Only these lines of the data below are wanted: the one with "unit that updates", the one with "apply for a", and any lines between them, each repeated exactly.
──────── EXCERPTED DATA ────────
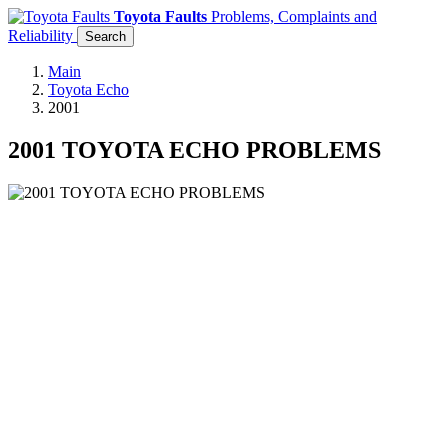
Toyota Faults
Problems, Complaints and
Reliability
Search
Main
Toyota Echo
2001
2001 TOYOTA ECHO PROBLEMS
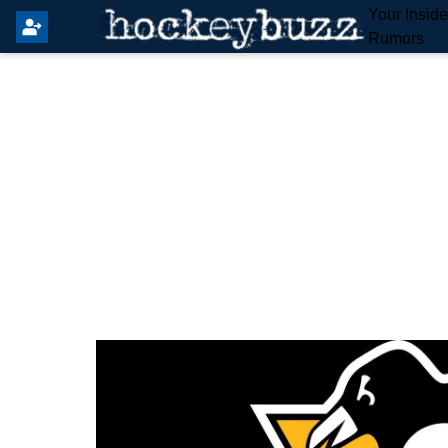
Your Insid
Rumors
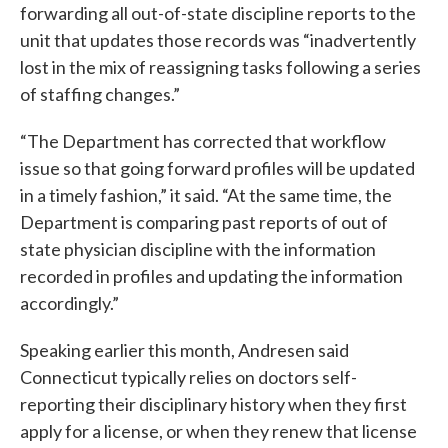
forwarding all out-of-state discipline reports to the
unit that updates those records was “inadvertently
lost in the mix of reassigning tasks following a series
of staffing changes.”
“The Department has corrected that workflow
issue so that going forward profiles will be updated
in a timely fashion,” it said. “At the same time, the
Department is comparing past reports of out of
state physician discipline with the information
recorded in profiles and updating the information
accordingly.”
Speaking earlier this month, Andresen said
Connecticut typically relies on doctors self-
reporting their disciplinary history when they first
apply for a license, or when they renew that license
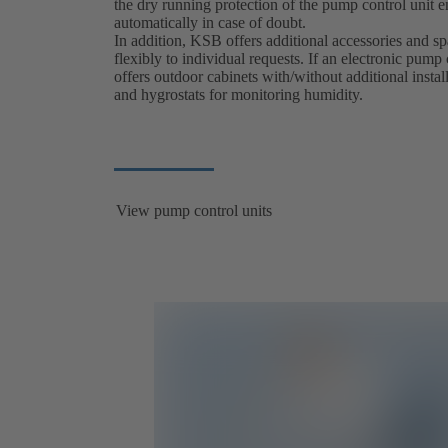
the dry running protection of the pump control unit e
automatically in case of doubt.
In addition, KSB offers additional accessories and s
flexibly to individual requests. If an electronic pump
offers outdoor cabinets with/without additional instal
and hygrostats for monitoring humidity.
View pump control units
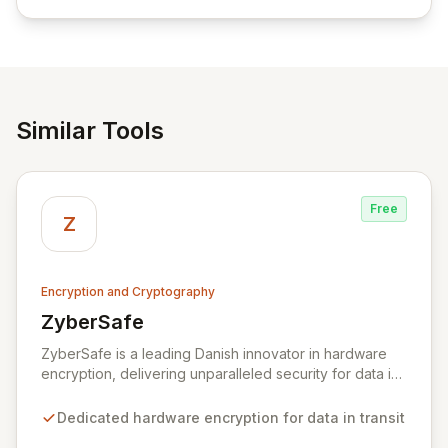
empowering businesses globally with affordable and
reliable access control.
Similar Tools
Free
Z
Encryption and Cryptography
ZyberSafe
View ZyberSafe
ZyberSafe is a leading Danish innovator in hardware
encryption, delivering unparalleled security for data in
motion. Our high-speed Layer 2 network encryption
solutions are designed for effortless implementation,
Dedicated hardware encryption for data in transit
safeguarding sensitive information from wiretapping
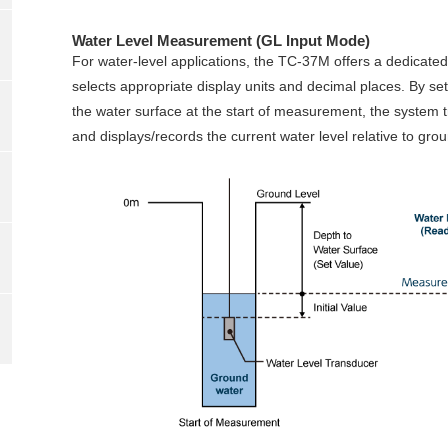
Water Level Measurement (GL Input Mode)
For water‑level applications, the TC‑37M offers a dedicate
selects appropriate display units and decimal places. By sett
the water surface at the start of measurement, the system tr
and displays/records the current water level relative to grou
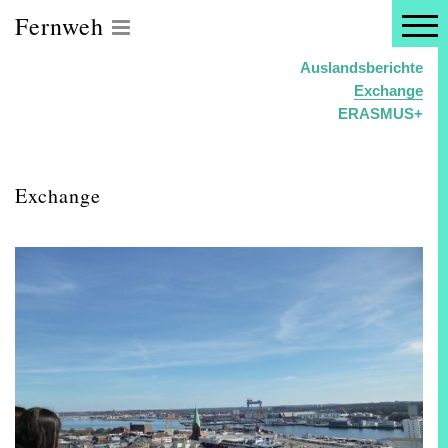
Fernweh
Auslandsberichte
Exchange
ERASMUS+
Exchange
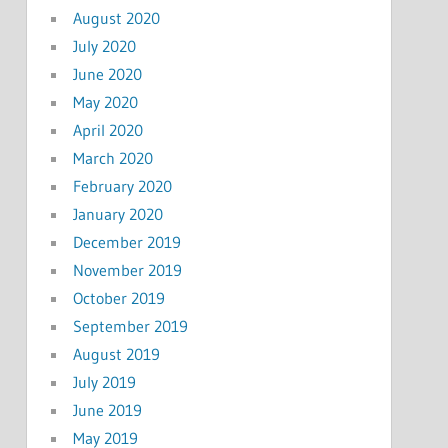
August 2020
July 2020
June 2020
May 2020
April 2020
March 2020
February 2020
January 2020
December 2019
November 2019
October 2019
September 2019
August 2019
July 2019
June 2019
May 2019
────────
● **RESPONSE TO THIS EXERCISE**
unit that updates those records was “inadvertently
lost in the mix of reassigning tasks following a series
of staffing changes.”
“The Department has corrected that workflow
issue so that going forward profiles will be updated
in a timely fashion,” it said. “At the same time, the
Department is comparing past reports of out of
state physician discipline with the information
recorded in profiles and updating the information
accordingly.”
Speaking earlier this month, Andresen said
Connecticut typically relies on doctors self-
reporting their disciplinary history when they first
apply for a license, or when they renew that license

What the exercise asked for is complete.